So he’d noticed. She wasn’t sure why that surprised her. Someone with the kind of power he had would sense the arcane air within the forest.

“I tell you what, Deputy,” Hugh said. “Let me reinforce you. I don’t like you riding all the way there by yourself.”

Armstrong thought about it for a whole three seconds. “If you’re offering, I won’t turn it down.”

Nicely done. “I’ll come as well,” Elara said. “We have experienced healers and a couple of good seers. If we find survivors, we can administer first aid.”

Hugh gave her a look so besotted, she almost pinched herself. “Excellent. Give us fifteen minutes, Deputy. We pack light.”

* * *

“So you’re newlyweds?” Dillard, the female deputy, asked.

“Yes.” Elara nodded.

They’d been riding for two hours now. The Old Market wasn’t far, but the terrain slowed horses to a walk. Hugh and Armstrong had pulled ahead a few yards and were talking about something. She strained to listen, but only caught random words.
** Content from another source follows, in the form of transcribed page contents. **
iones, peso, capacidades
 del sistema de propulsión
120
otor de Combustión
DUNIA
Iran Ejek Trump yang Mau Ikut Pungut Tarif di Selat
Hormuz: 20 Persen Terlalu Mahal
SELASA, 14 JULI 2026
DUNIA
Something about the advantages of ballistae. Deputy Chambers, the youngest of the four, was following them and hanging on every word. Behind them twenty Iron Dogs and eight of her people rode in a column, two abreast. Sam, in his new Iron Dog uniform, rode directly behind her. He trailed Hugh like a lost puppy who finally found someone to love and she had no doubt everything he said would be related to her husband word for word.

“That’s a good man you have there.”

Elara almost choked on her own breath. “Yes, he is. A good man.”

“He looks at you like you walk on air.” Deputy Dillard smiled. “Sometimes you get lucky, and it lasts past the first year.”

“Are you married?”

“I’m on my second one. My first husband died.”

“I’m sorry to hear that.”

“He was a good man. My second husband is a good man too. But he doesn’t look at me like that.”

Hugh shifted in his saddle. Bucky turned and pranced over to her. Hugh turned him again, matching her horse’s stride. “Hey.”

“Hey yourself.”

“I missed you,” he said.

Quick, say something sweet back... “I missed you too.”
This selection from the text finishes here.